We meet up in the lobby afterward. The satisfied grin on his face tells the story. He rubs his hands together with a maniacal Potterphile delight.  He loved it. His favorite character is Beatrix Lestrange, he identifies with her ways.  I spit out that Lestrange is an evil bitch and hope she dies in the last film. We say our goodbyes and part ways.  I drive home feeling a bit better. I have been cheered a bit. The magic of movies is sometimes not the movies themselves, sometimes they are merely a catalyst.

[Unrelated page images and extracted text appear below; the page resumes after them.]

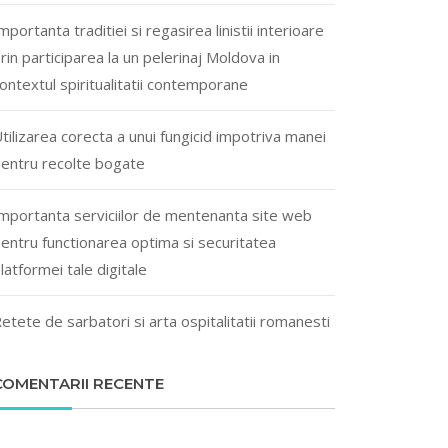
mportanta traditiei si regasirea linistii interioare
rin participarea la un pelerinaj Moldova in
ontextul spiritualitatii contemporane
tilizarea corecta a unui fungicid impotriva manei
entru recolte bogate
mportanta serviciilor de mentenanta site web
entru functionarea optima si securitatea
latformei tale digitale
etete de sarbatori si arta ospitalitatii romanesti
COMENTARII RECENTE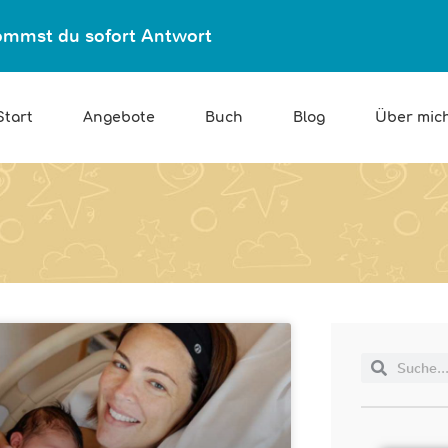
ekommst du sofort Antwort
Start
Angebote
Buch
Blog
Über mic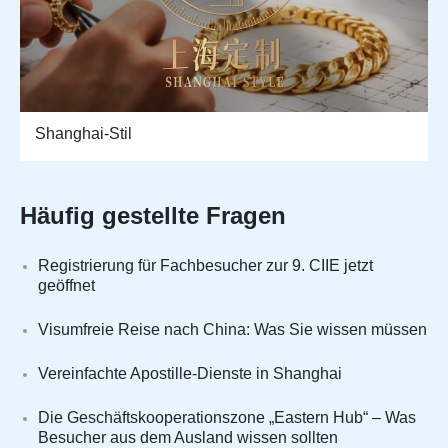
Shanghai-Stil
Häufig gestellte Fragen
Registrierung für Fachbesucher zur 9. CIIE jetzt
geöffnet
Visumfreie Reise nach China: Was Sie wissen müssen
Vereinfachte Apostille-Dienste in Shanghai
Die Geschäftskooperationszone „Eastern Hub“ – Was
Besucher aus dem Ausland wissen sollten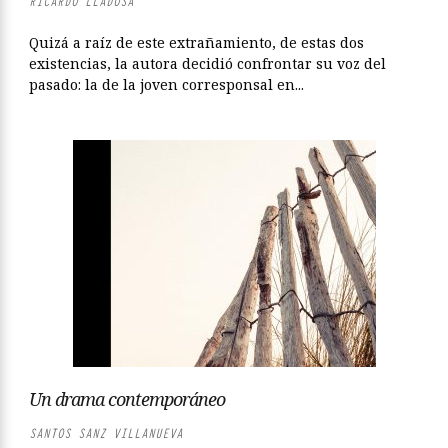
RICARDO LLADOSA
Quizá a raíz de este extrañamiento, de estas dos
existencias, la autora decidió confrontar su voz del
pasado: la de la joven corresponsal en...
Un drama contemporáneo
SANTOS SANZ VILLANUEVA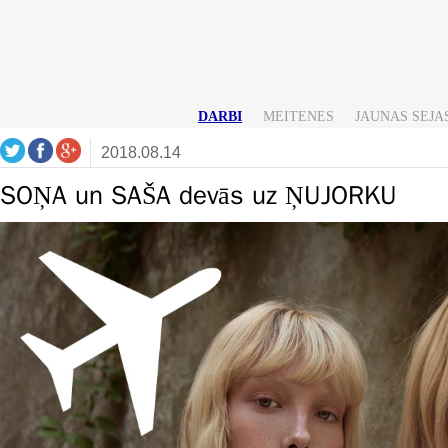
DARBI
MEITENES
JAUNAS SEJA
2018.08.14
SOŅA un SAŠA devās uz ŅUJORKU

I haven't given up entirely on films of the Potter ilk. I recently read that Bryan Singer is remaking "Jack The Giant Killer". The original film is not as I remember from childhood. It is in fact terribly acted and the filmmaking is barely a tier above an Ed Wood production. But I have a seed of anticipation in regards to the new adaptation. Maybe I'll feel with this one what I felt as a kid. I could be heroic. I could be a giant.

When I get home I am keenly aware of Finney's absence. There is a divot in the quilt where he had been sleeping.  A Deathly Hollow.  I am missing his coughing spells and sneezes that had only last week been an irritant .  I am missing his stinky breath and the tap tap tap of his toe toe toenails on the hardwood floors. I miss the way he would sit in front of the fridge with blind (both literal and figurative) expectation that food would magically drop from the sky whether I opened the door or not. I would ask him if he was expecting pennies from heaven. Pennies no. Morsels yes. His last meal was leftover turkey from Thanksgiving. And despite everything else, he wolfed it down with childlike exuberance. Finney never lost his youthful enthusiasm for food. Finney believed in the magic of morsels. He was transported by them.  And I am painfully aware that frequently reality is simply crushing.